REPUBLIKA.CO.ID, BANDAR LAMPUNG -- Tewasnya seorang ibu bersama dua anaknya yang ditemukan di Dusun III, Desa Sumber Gede, Kecamatan Sekampung, Lampung Timur karena dugaan bunuh diri dinilai merupakan fenomena yang marak terjadi.
Sosiolog Universitas Lampung Dr. Hartoyo mengatakan, fenomena bunuh diri di lingkungan keluarga yang tidak mampu sering terjadi belakangan ini, akibat ketidakmampuan individu dalam mengendalikan diri terhadap harapan yang ingin dibutuhkan segera.
“Salah satunya jalan pintas agar tidak malu karena tidak mampu mencapai hasratnya akhirnya bunuh diri,” kata Hartonyo kepada Republika di FISIP Unila, Kamis (4/9).
Ia mengatakan ada dua fenomena bunuh diri, yakni pertama, sistem yang ada di masyarakat tidak berfungsi. Kedua, kemampuan individu tak sebanding dengan harapannya.
Bergesernya sistem yang ada di masyarakat yang komunal kepada individualisme, membuat kontrol masyarakat berkurang bahkan tidak ada sama sekali.
“Kalau dulu, sistem komunal dikendalikan norma dan adat masyarakat setempat. Jadi, ada yang mengontrol individu tersebut, sehingga ada solusi bila ada masalah. Kalau sekarang, justru individu itu sendiri yang harus menyelesaikan masalahnya. Kalau tidak mampu, mereka mencari jalan pintas,” ujarnya.
Mengenai peran lembaga pemerintah setempat seperti LKMD, PKK, kepala kampung, lurah, camat, menurut Hartoyo, saat ini kurang berfungsi sama sekali. Banyak perangkat pemerintah di tingkat bawah, justru tidak mengetahui persis persoalan di lingkungannya sendiri.
“Jangankan ingin tahu kondisi masyarakat, masalah perangkat pemerintah itu sendiri masih bermasalah,” ungkapnya.

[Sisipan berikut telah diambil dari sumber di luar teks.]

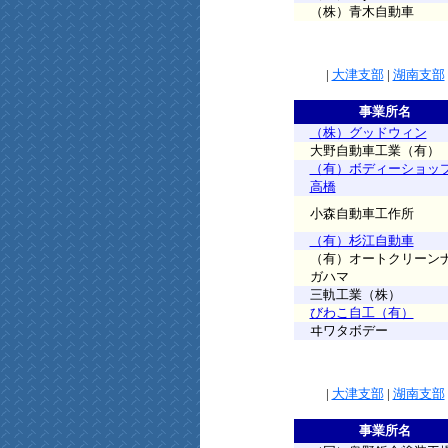
（株）青木自動車
|
大津支部
|
湖南支部
事業所名
（株）グッドウィン
大野自動車工業（有）
（有）ボディーショッ
高橋
小森自動車工作所
（有）杉江自動車
（有）オートクリーン
ガハマ
三軌工業（株）
びわこ自工（有）
ヰワタボデー
|
大津支部
|
湖南支部
事業所名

Hartoyo memberikan solusi perlunya modifikasi nilai-nilai ketokohan di masyarakat seperti era Orde Baru tahun 1970-an. Saat itu, ketokohan masyarakat masih bisa menyelesaikan persoalan keluarga dan individu dengan pendekatan norma, adat, dan agama.
“Kalau sekarang tokoh masyarakat yang ada, sudah materialistik. Kalau dibutuhkan pikirannya, wani piro (berapa saya dapat),” katanya.
Sehingga ketokohan di masyarakat, lanjut dia, tidak lagi menjadi teladan dan pemberi solusi untuk mengatasi masalah lingkungan, keluarga, bahkan individu.“Pendangkalan nilai-nilai ketokohan di masayrakat sudah masuk ‘pasar’ dan ada nilai jual. Apalagi musim pilkada, makin mahal nilainya,” ujarnya.